■ Task prompt:
Each record that follows is to be transcribed exactly, excluding its images.

■ Exercise data:
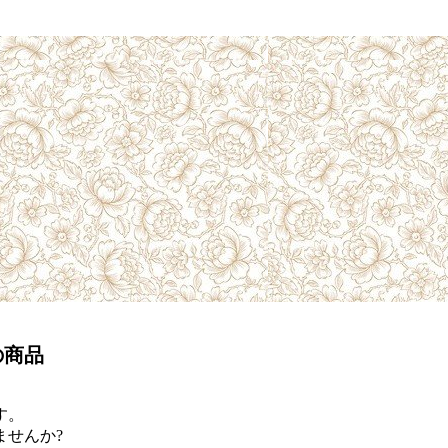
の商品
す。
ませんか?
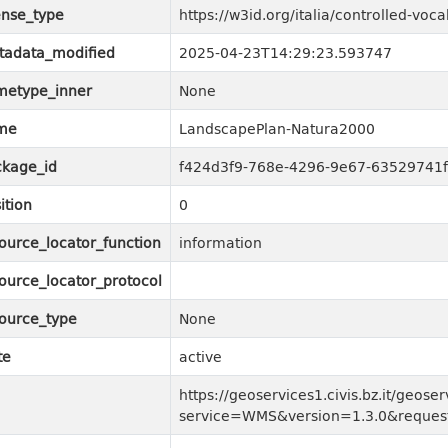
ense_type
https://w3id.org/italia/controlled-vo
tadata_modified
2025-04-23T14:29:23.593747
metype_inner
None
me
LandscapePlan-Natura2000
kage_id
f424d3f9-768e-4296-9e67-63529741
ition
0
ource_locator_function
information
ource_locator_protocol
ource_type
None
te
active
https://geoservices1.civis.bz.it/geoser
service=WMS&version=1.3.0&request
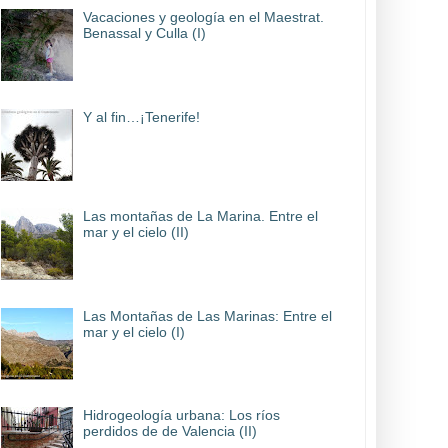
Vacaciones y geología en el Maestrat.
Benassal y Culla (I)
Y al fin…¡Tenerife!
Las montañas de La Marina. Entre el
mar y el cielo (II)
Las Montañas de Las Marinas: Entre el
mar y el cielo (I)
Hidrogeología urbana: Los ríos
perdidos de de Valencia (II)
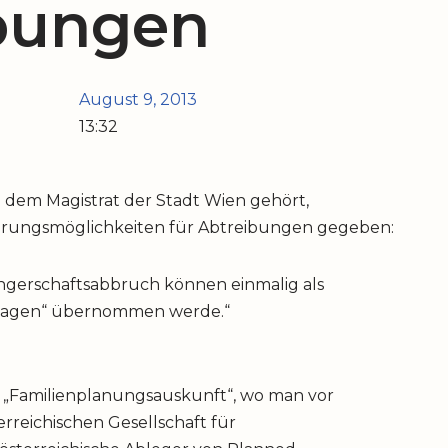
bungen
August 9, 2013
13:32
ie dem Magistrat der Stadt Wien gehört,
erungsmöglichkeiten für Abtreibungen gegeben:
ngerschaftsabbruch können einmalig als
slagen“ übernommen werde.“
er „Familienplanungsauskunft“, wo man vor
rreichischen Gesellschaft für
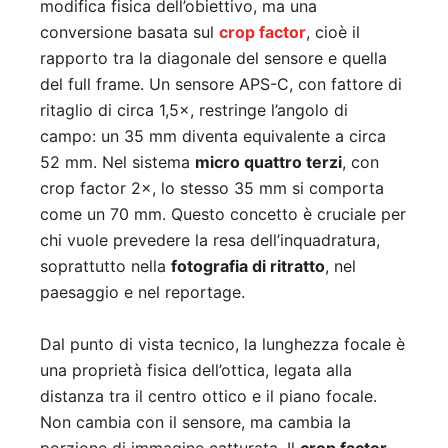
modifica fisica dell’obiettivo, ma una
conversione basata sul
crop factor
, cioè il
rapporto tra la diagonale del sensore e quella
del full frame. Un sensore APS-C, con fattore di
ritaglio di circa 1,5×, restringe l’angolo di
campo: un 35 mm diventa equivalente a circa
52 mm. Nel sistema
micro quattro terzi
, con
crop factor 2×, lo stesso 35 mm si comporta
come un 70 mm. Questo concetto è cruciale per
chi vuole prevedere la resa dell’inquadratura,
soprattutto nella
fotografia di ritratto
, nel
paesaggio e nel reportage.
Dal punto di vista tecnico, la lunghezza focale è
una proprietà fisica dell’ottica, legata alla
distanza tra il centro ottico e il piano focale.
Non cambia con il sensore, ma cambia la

■ Exercise result:
の商品
す。
ませんか?
ense_type
https://w3id.org/italia/controlled-vo
tadata_modified
2025-04-23T14:29:23.593747
metype_inner
None
me
LandscapePlan-Natura2000
kage_id
f424d3f9-768e-4296-9e67-63529741
ition
0
ource_locator_function
information
ource_locator_protocol
ource_type
None
te
active
https://geoservices1.civis.bz.it/geoser
service=WMS&version=1.3.0&request
Vacaciones y geología en el Maestrat.
Benassal y Culla (I)
Y al fin…¡Tenerife!
Las montañas de La Marina. Entre el
mar y el cielo (II)
Las Montañas de Las Marinas: Entre el
mar y el cielo (I)
Hidrogeología urbana: Los ríos
perdidos de de Valencia (II)
bungen
August 9, 2013
13:32
ie dem Magistrat der Stadt Wien gehört,
erungsmöglichkeiten für Abtreibungen gegeben:
ngerschaftsabbruch können einmalig als
slagen“ übernommen werde.“
er „Familienplanungsauskunft“, wo man vor
rreichischen Gesellschaft für
modifica fisica dell’obiettivo, ma una
conversione basata sul
crop factor
, cioè il
rapporto tra la diagonale del sensore e quella
del full frame. Un sensore APS-C, con fattore di
ritaglio di circa 1,5×, restringe l’angolo di
campo: un 35 mm diventa equivalente a circa
52 mm. Nel sistema
micro quattro terzi
, con
crop factor 2×, lo stesso 35 mm si comporta
come un 70 mm. Questo concetto è cruciale per
chi vuole prevedere la resa dell’inquadratura,
soprattutto nella
fotografia di ritratto
, nel
paesaggio e nel reportage.
Dal punto di vista tecnico, la lunghezza focale è
una proprietà fisica dell’ottica, legata alla
distanza tra il centro ottico e il piano focale.
Non cambia con il sensore, ma cambia la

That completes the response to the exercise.